Each line from the one with "așteptăm cu sute" to the final line of the data must be reproduced exactly, and no other line may appear.

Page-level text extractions

☆ ☆ ☆ ☆

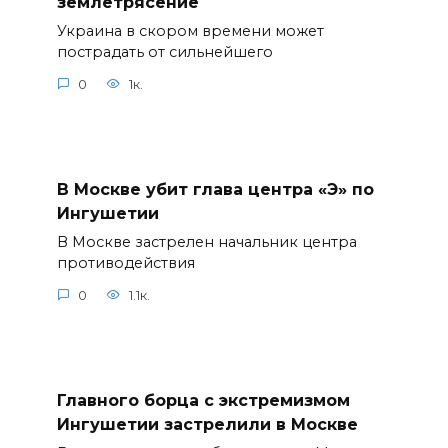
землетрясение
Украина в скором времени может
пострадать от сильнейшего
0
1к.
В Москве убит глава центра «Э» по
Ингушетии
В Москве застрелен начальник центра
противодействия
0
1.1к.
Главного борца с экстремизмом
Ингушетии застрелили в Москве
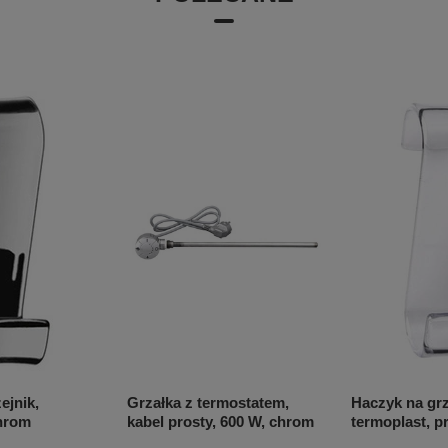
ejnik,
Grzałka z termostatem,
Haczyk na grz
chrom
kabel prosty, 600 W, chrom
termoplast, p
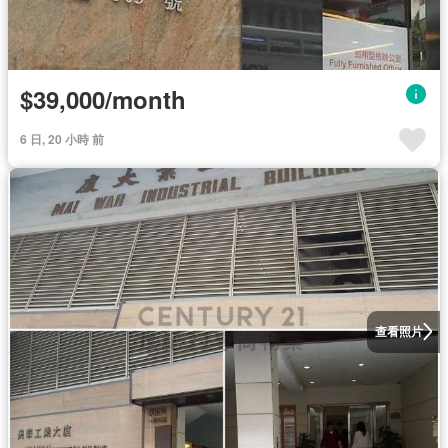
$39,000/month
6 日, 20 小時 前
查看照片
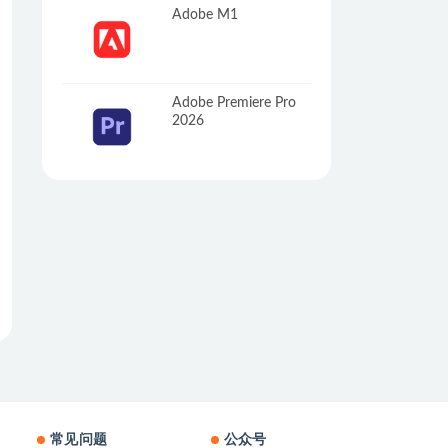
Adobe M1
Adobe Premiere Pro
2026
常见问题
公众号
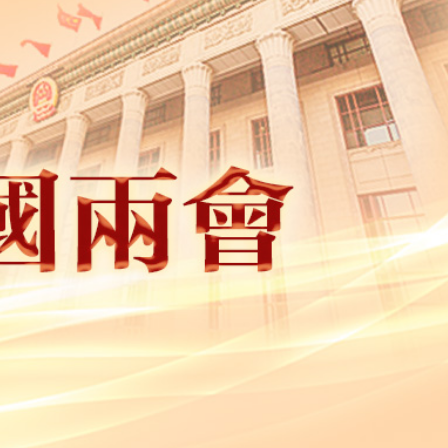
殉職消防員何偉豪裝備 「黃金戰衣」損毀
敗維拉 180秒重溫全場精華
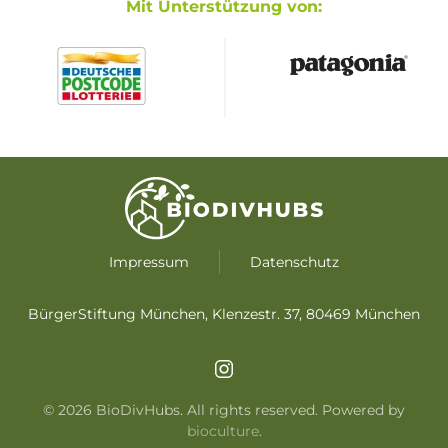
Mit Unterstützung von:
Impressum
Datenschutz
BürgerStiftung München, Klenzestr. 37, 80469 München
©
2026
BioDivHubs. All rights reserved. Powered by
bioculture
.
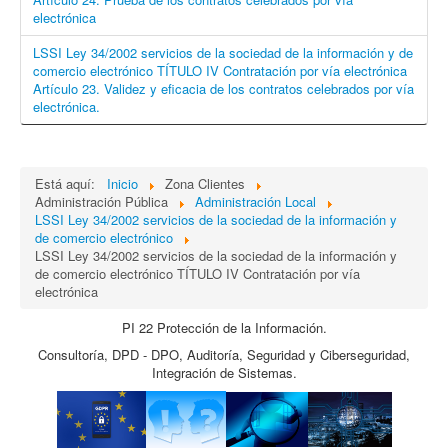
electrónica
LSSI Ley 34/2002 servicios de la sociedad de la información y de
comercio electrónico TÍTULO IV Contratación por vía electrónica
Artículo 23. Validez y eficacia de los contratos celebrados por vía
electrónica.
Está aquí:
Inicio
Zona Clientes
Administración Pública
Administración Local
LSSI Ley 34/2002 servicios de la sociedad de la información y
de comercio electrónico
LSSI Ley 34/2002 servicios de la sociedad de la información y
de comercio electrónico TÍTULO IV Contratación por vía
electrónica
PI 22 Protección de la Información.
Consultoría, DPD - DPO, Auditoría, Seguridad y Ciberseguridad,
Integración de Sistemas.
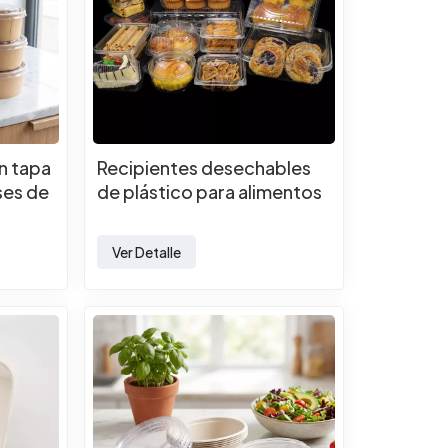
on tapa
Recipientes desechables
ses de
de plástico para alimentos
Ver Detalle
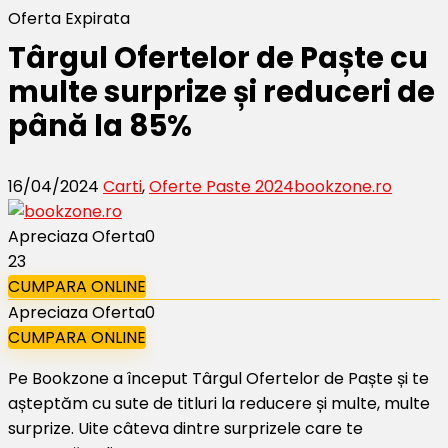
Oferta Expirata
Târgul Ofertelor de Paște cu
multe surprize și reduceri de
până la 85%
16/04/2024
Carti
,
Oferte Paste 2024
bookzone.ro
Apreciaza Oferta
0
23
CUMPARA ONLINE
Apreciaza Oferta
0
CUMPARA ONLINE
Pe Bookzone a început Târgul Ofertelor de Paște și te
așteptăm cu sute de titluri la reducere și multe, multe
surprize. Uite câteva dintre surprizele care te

☆ ☆ ☆ ☆

» Exercise response
așteptăm cu sute de titluri la reducere și multe, multe
surprize. Uite câteva dintre surprizele care te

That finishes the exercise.